Kim and Kim (Vol. 1) is a glammed-out, punk, cyber, futuristic action and adventure comic for everyone — but especially the queer and trans comic folx. I say that because I feel like there's a tendency when trying to move "Queer" art to the general public to try to, for lack of a better phrase, not scare away the cis normies; a tendency to frame things like, "It's actually for everyone! You're included!" And you know what? Totally. It's totally a comic that is for everyone who likes comics — you don't have to be queer or trans to enjoy the ride. That's a totally fine little sales line that I'll happily agree to with a bob of my pink ponytail.
LGBTQ comic readers often have to deal with the Big 2's constant bumbling and fumbling around Queer Characters and storylines. We're expected to be placated because they made Captain America gay for a Twitter-based thought experiment once or made Iceman gay, and so there, they fixed it. But Magdalene Visaggio has done what people who have been trying to support marginalized voices in comics have been clamoring for: created some NEW CHARACTERS to tell stories about Queer and Trans characters.
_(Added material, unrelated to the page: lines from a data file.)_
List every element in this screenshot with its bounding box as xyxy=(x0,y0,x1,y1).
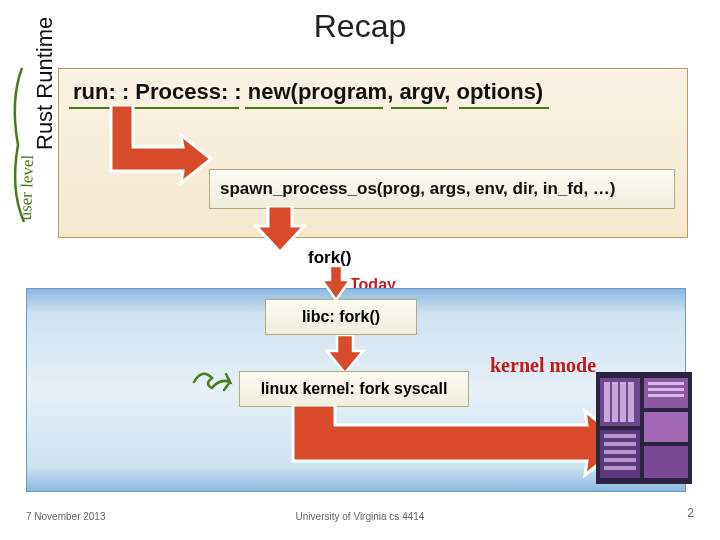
underline-mark xyxy=(459,105,549,109)
arrow-spawn-to-fork xyxy=(250,206,310,254)
spawn-call-box: spawn_process_os(prog, args, env, dir, i… xyxy=(209,169,675,209)
svg-rect-10 xyxy=(620,382,626,422)
api-call-text: run: : Process: : new(program, argv, opt… xyxy=(73,79,673,105)
arrow-fork-to-libc xyxy=(320,266,352,302)
svg-rect-12 xyxy=(648,382,684,385)
svg-rect-15 xyxy=(604,434,636,438)
svg-rect-7 xyxy=(644,446,688,478)
svg-rect-9 xyxy=(612,382,618,422)
footer-page-number: 2 xyxy=(687,506,694,520)
svg-rect-5 xyxy=(644,412,688,442)
kernel-mode-annotation: kernel mode xyxy=(490,354,596,377)
svg-rect-11 xyxy=(628,382,634,422)
arrow-api-to-spawn xyxy=(103,105,213,185)
libc-text: libc: fork() xyxy=(302,308,380,326)
swirl-arrow-icon xyxy=(190,364,238,398)
svg-rect-8 xyxy=(604,382,610,422)
arrow-libc-to-kernel xyxy=(325,335,365,375)
spawn-call-text: spawn_process_os(prog, args, env, dir, i… xyxy=(220,179,616,199)
svg-rect-19 xyxy=(604,466,636,470)
underline-mark xyxy=(391,105,447,109)
svg-rect-17 xyxy=(604,450,636,454)
rust-runtime-block: run: : Process: : new(program, argv, opt… xyxy=(58,68,688,238)
chip-die-image xyxy=(596,372,692,484)
arrow-kernel-to-chip xyxy=(287,405,627,481)
fork-label: fork() xyxy=(308,248,351,268)
user-level-text: user level xyxy=(16,154,38,220)
footer-university: University of Virginia cs 4414 xyxy=(0,511,720,522)
kernel-text: linux kernel: fork syscall xyxy=(261,380,448,398)
kernel-block: libc: fork() linux kernel: fork syscall xyxy=(26,288,686,492)
svg-rect-16 xyxy=(604,442,636,446)
rust-runtime-label: Rust Runtime xyxy=(32,17,58,150)
svg-rect-18 xyxy=(604,458,636,462)
underline-mark xyxy=(245,105,383,109)
svg-rect-14 xyxy=(648,394,684,397)
libc-box: libc: fork() xyxy=(265,299,417,335)
slide-title: Recap xyxy=(0,0,720,49)
svg-rect-13 xyxy=(648,388,684,391)
kernel-syscall-box: linux kernel: fork syscall xyxy=(239,371,469,407)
It's just really, really validating to go from the ugly, karmic nightmare that is Twitter, where people debate whether or not you actually exist, to a comic book for a little escapism and find that not only does a character like me exist, but they are the star and they are wonderful and funny and sad and fucked up just like me (us). They also are super broke and dealing with parents who misgender them, as well as truly terrible exes, questionable bathroom hookups, party planets, and again, being super broke.
I'll totally admit to being a little wary before reading Vol. 1 (which I read immediately before starting Vol. 2). I don't usually like, and this is going to sound awful, but "fun" comics. Like, I recently read Southern Cross Vols. 1 & 2, and it was AMAZING! It was so dark and weird and twisted and beautiful and brilliant, but it wasn't exactly "fun". At least not a wisecracking, head-whacking, side-splitting, rollicking good time you want to revisit time and time again. More like an "AHH, OMG, AHH," kind of way, like that Grant Morrison comic from a couple years back where everything horrible happened to everyone and it was just a five- or six-issue psychic mind wound. That kind of fun.
Kim and Kim is like Doctor Horrible fun, until you go online and see the latest thing Joss Whedon has said about anything. But yeah Kim and Kim is FUN in that giddy, laugh-out-loud kind of way that when it's over you go, "You know what, maybe I'll read that again, because that was fun."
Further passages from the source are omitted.